Johanna Gastdorf feierte ihren Durchbruch vor der Kamera relativ spät, aber dafür gewaltig: Über 120 Rollen hat die Schauspielerin inzwischen besetzt.

Johanna Gastdorf gehört zu den vielbeschäftigten Darstellerinnen im deutschen Fernsehen. Dabei hat sie sich erst spät für den Sprung vor die Kamera entschieden: Bis zur Jahrtausendwende war sie vor allem auf den Theaterbühnen zu Hause, abgesehen von kleineren Rollen im Fernsehen und Kino.

Gelernt hat die gebürtige Hamburgerin ihr Handwerk an der Hochschule für Musik und Theater Hannover. 2003 kam mit Sönke Wortmanns Filmerfolg “Das Wunder von Bern” der Durchbruch als Leinwandschauspielerin. Für ihre Leistung erhielt sie den Bayerischen Filmpreis als Beste Nebendarstellerin. Es folgten Auftritte u.a. in den Kinofilmen “Sophie Scholl – Die letzten Tage” und “Die Welle”, in der Serie “KDD – Kriminaldauerdienst” und im Dreiteiler “Die Wölfe”.
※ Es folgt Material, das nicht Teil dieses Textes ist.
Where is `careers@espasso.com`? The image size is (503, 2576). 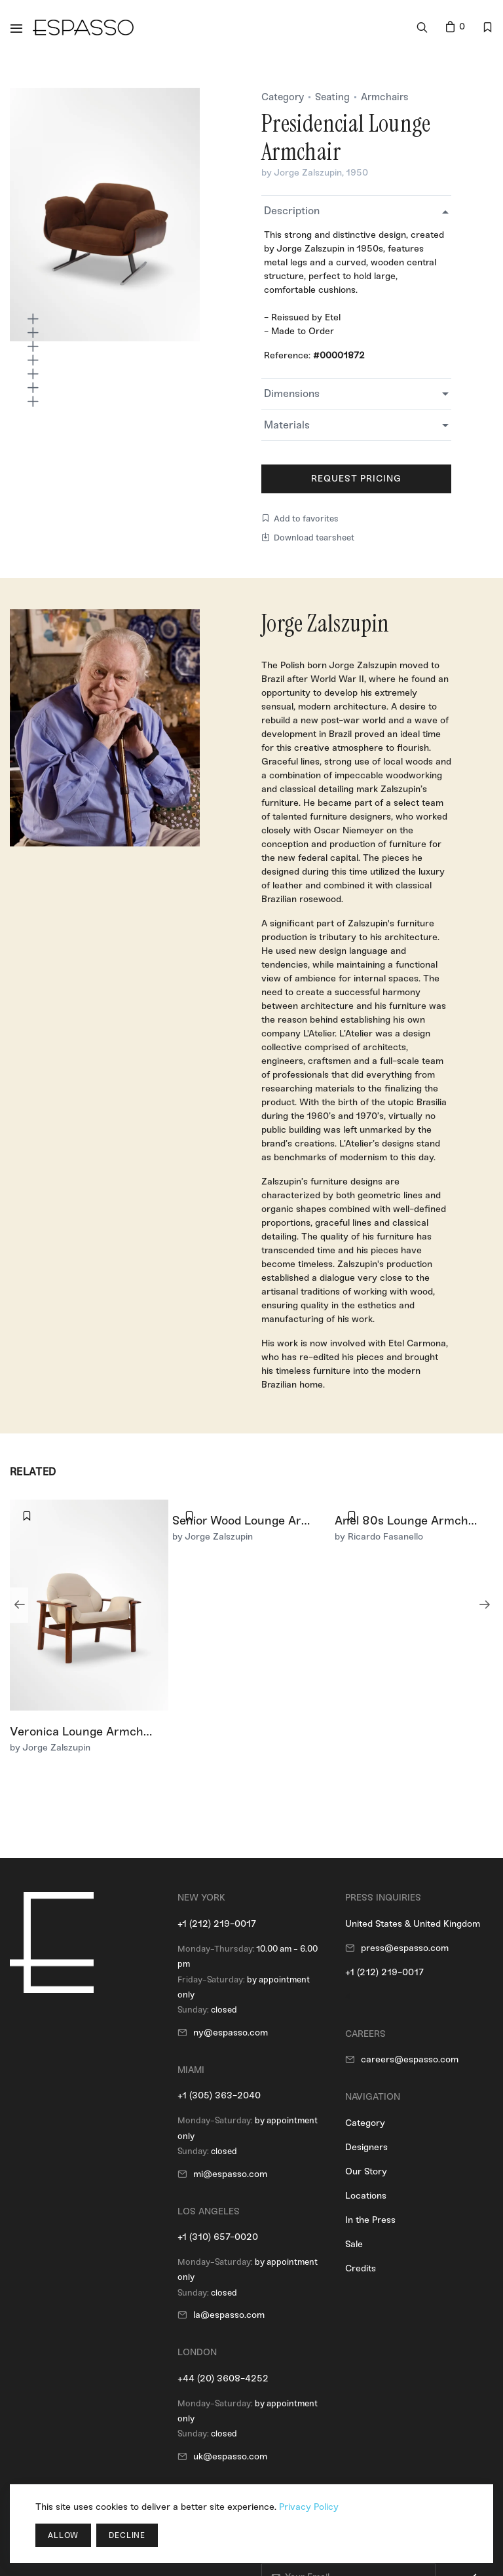 careers@espasso.com is located at coordinates (409, 2059).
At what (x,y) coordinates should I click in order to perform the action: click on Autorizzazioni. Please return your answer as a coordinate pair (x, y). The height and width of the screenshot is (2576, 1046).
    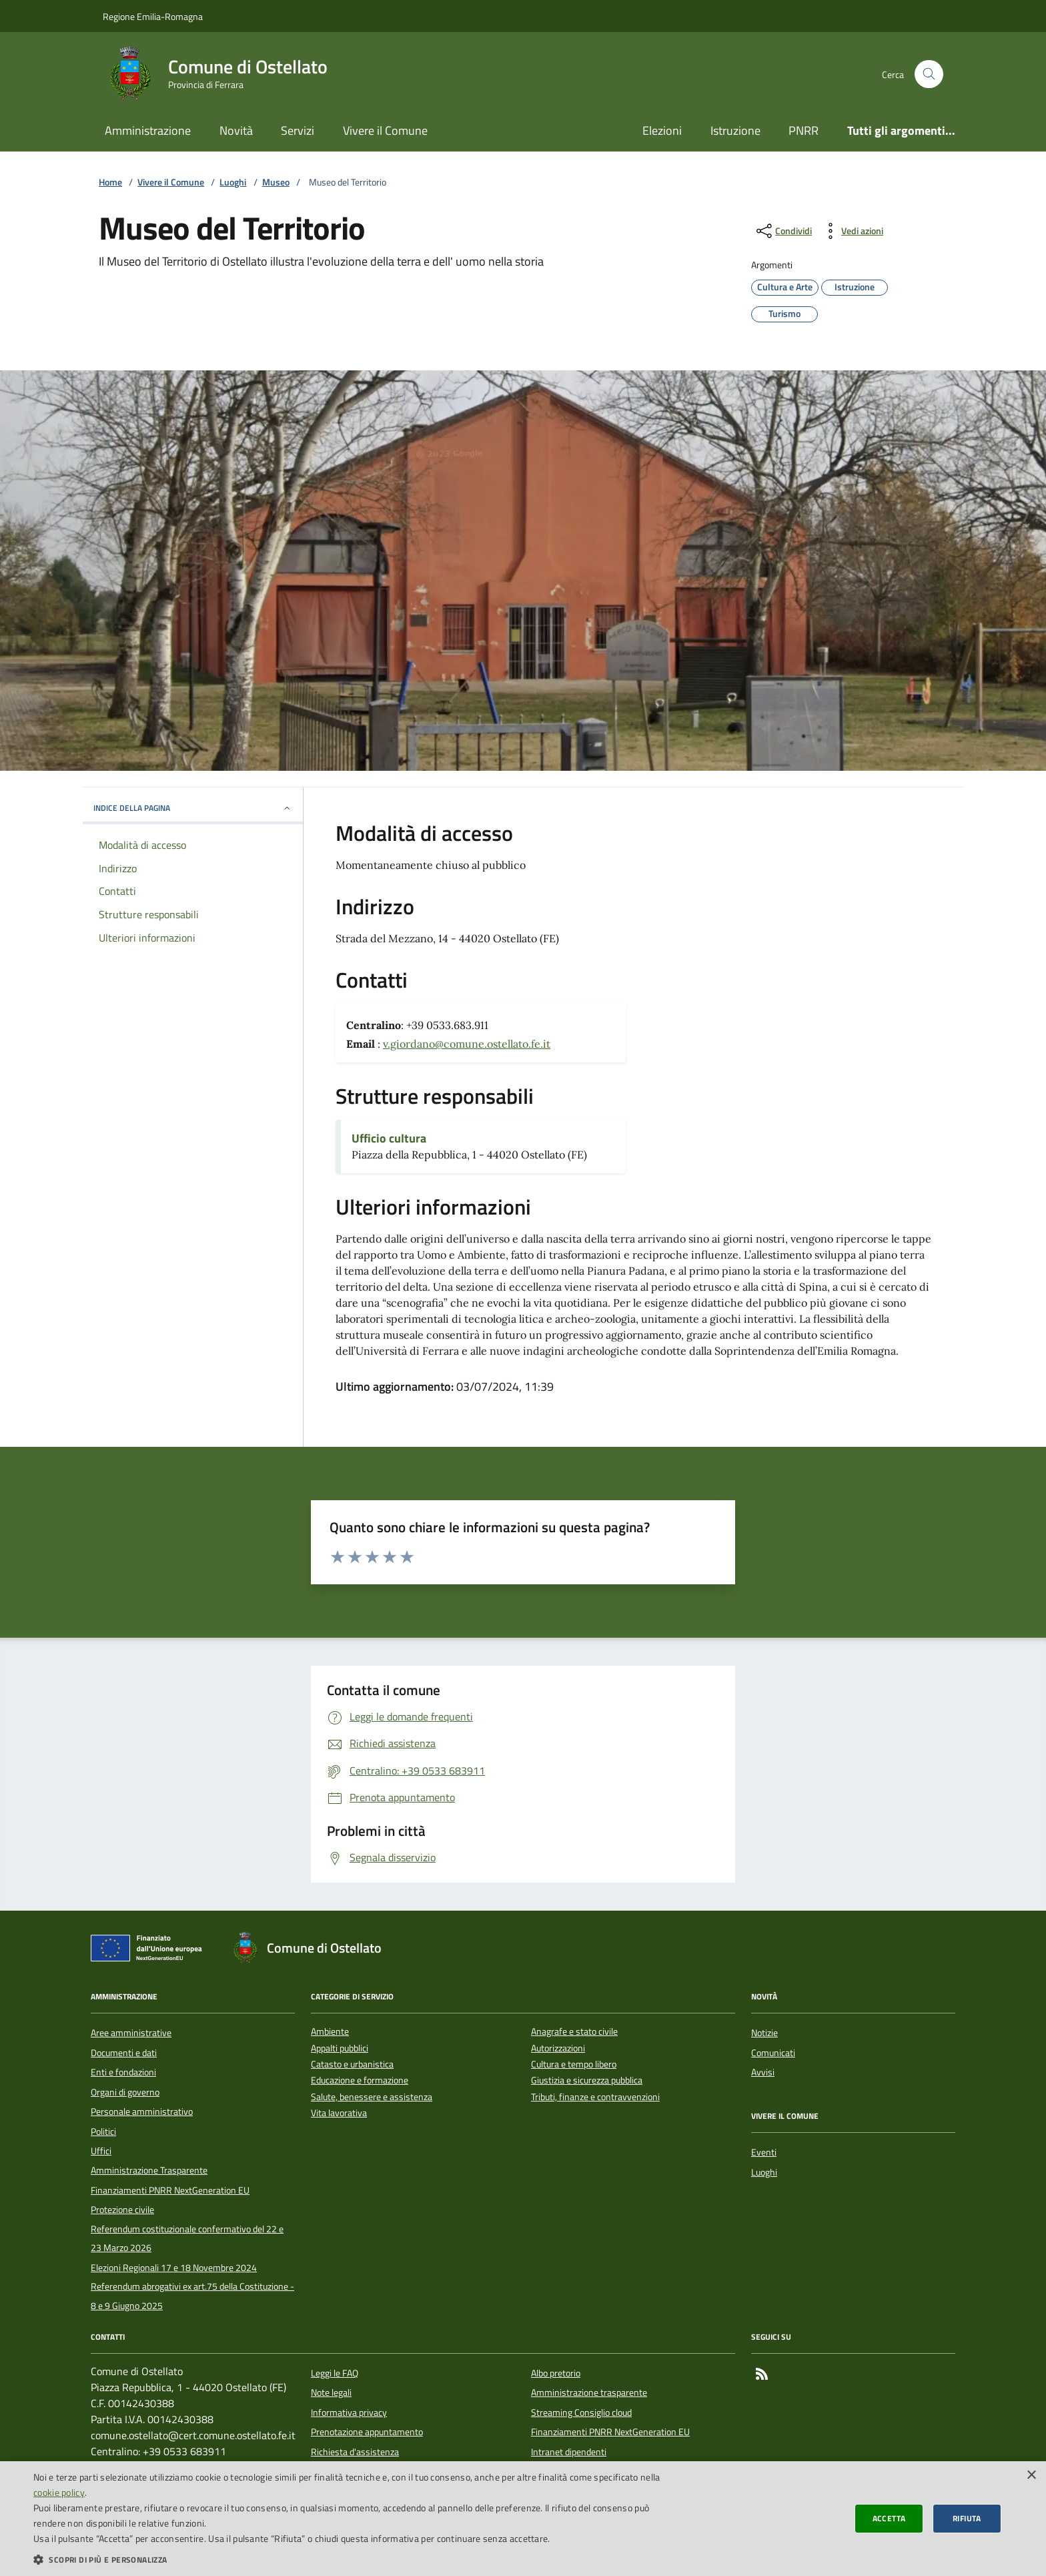     Looking at the image, I should click on (558, 2048).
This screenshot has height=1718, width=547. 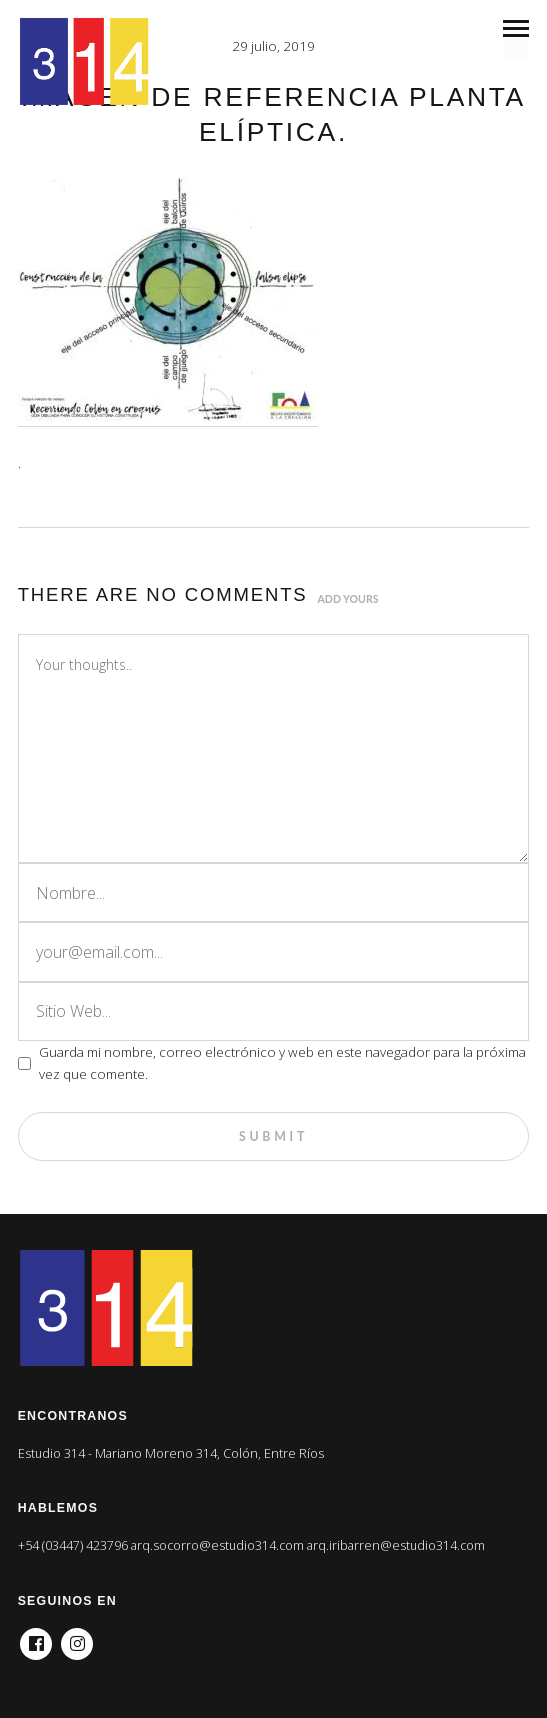 What do you see at coordinates (282, 1063) in the screenshot?
I see `Guarda mi nombre, correo electrónico y web en este navegador para la próxima vez que comente.` at bounding box center [282, 1063].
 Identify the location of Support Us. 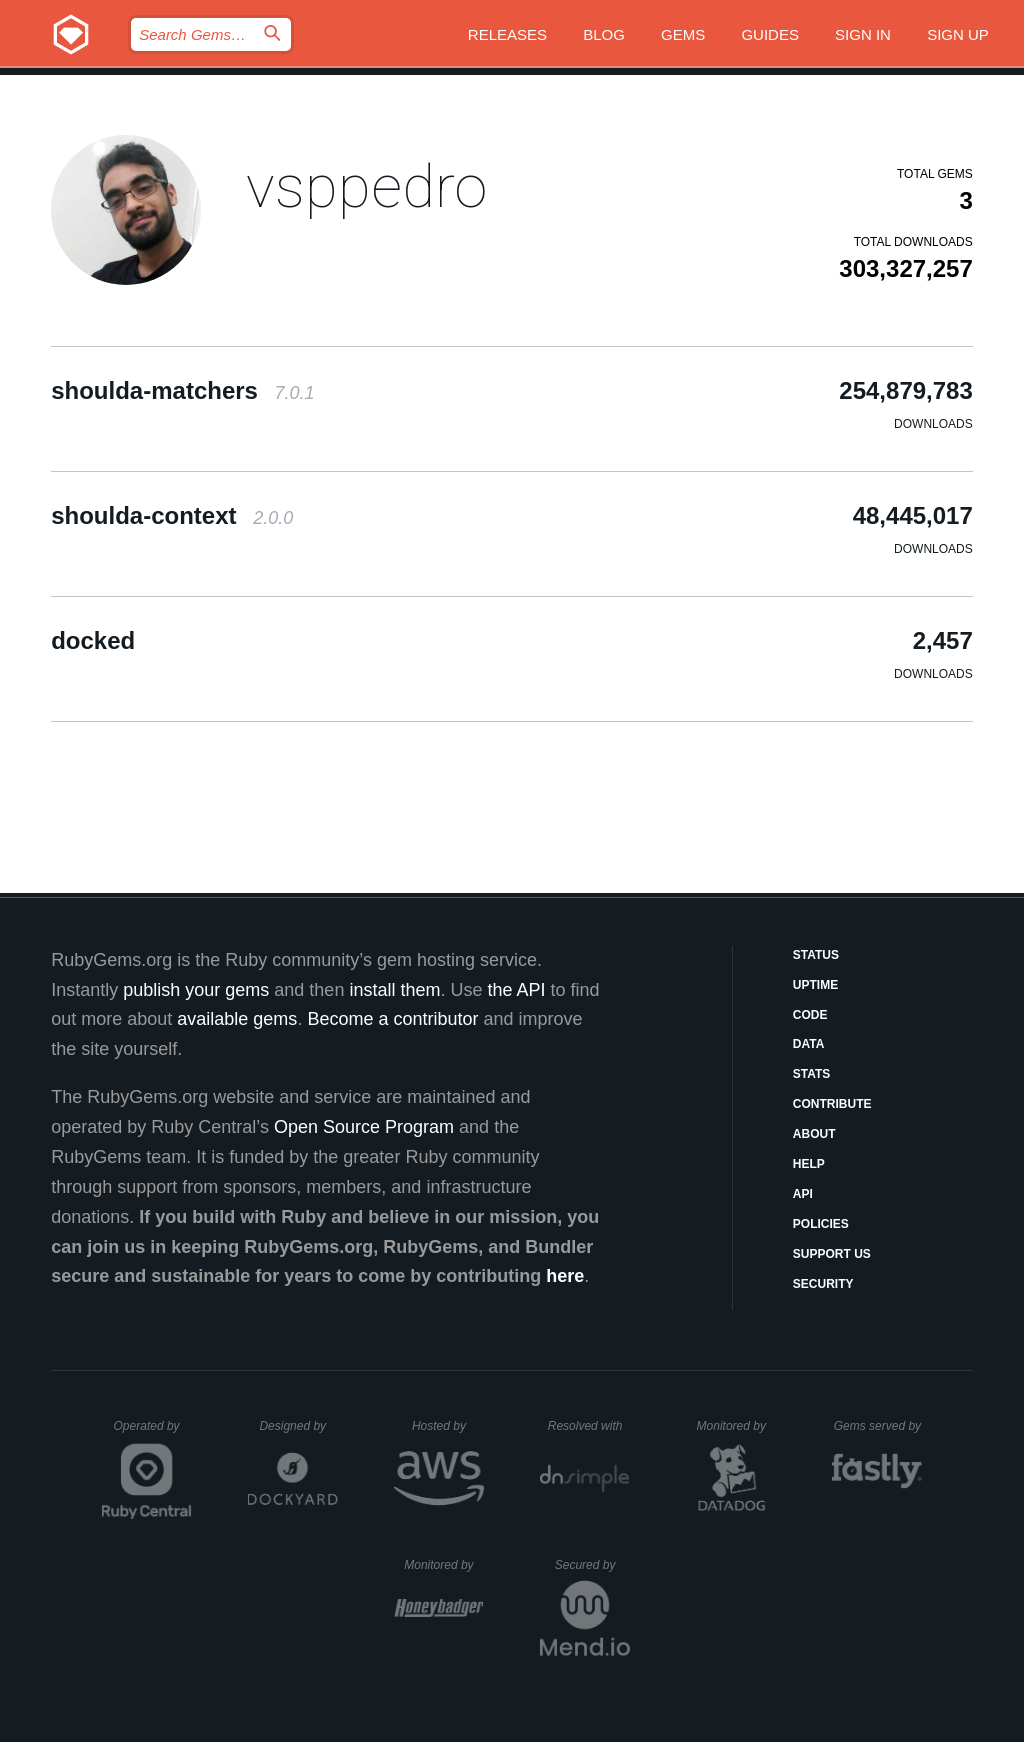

Der Blick für's Wesentliche

Inzwischen hat Johanna Gastdorf mehr als 120 Rollen für Film und Fernsehen gespielt und kann sich die Angebote aussuchen. Dabei legt sie Wert darauf, dass die Figuren etwas Widersprüchliches haben. So war sie zuletzt u.a. als Margot Honecker in “Willkommen bei den Honeckers” (2017) zu sehen, gab die Großmutter in Florian Henckel von Donnersmarcks Künstlerbiografie “Werk ohne Autor” und spielt seit März 2019 in der Comedyserie “Andere Eltern” mit.

Regelmäßig wird sie für den “Tatort” und “Polizeiruf” engagiert. In der Tragikomödie “Halbe Hundert” spielt Johanna Gastdorf eine Frau, die nach einer Krebsdiagnose den Mut findet, aus alten Zwängen auszubrechen. Auch privat setzt sich die Schauspielerin, die dieses Jahr ihren 60. Geburtstag gefeiert hat, mit dem Thema Krankheit und Tod auseinander: Gemeinsam mit ihrem Mann, dem Schauspieler Jan-Gregor Kremp, engagiert sie sich für Hospize. Die Arbeit dort schärfe “den Blick fürs Wesentliche”.